_WORK REQUIRED_:
Going down the listing below, print exactly each line from the one with "luksusem a praktycznością" up to and including the one with "trudu zauważysz, że", and skip the rest.

** DATA EXTRACT follows **

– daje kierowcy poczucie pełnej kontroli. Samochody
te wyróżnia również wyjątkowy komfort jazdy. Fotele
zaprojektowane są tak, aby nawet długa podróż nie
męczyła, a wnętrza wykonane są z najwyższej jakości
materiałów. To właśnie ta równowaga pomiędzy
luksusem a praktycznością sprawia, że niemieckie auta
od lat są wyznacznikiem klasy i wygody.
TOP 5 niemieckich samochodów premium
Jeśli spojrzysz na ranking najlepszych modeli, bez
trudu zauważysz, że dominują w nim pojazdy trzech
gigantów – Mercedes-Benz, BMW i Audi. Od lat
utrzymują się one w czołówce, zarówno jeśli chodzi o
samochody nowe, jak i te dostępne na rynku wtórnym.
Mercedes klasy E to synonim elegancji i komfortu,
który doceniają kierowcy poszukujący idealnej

** End of DATA EXTRACT **

_YOUR SOLUTION_:
luksusem a praktycznością sprawia, że niemieckie auta
od lat są wyznacznikiem klasy i wygody.
TOP 5 niemieckich samochodów premium
Jeśli spojrzysz na ranking najlepszych modeli, bez
trudu zauważysz, że dominują w nim pojazdy trzech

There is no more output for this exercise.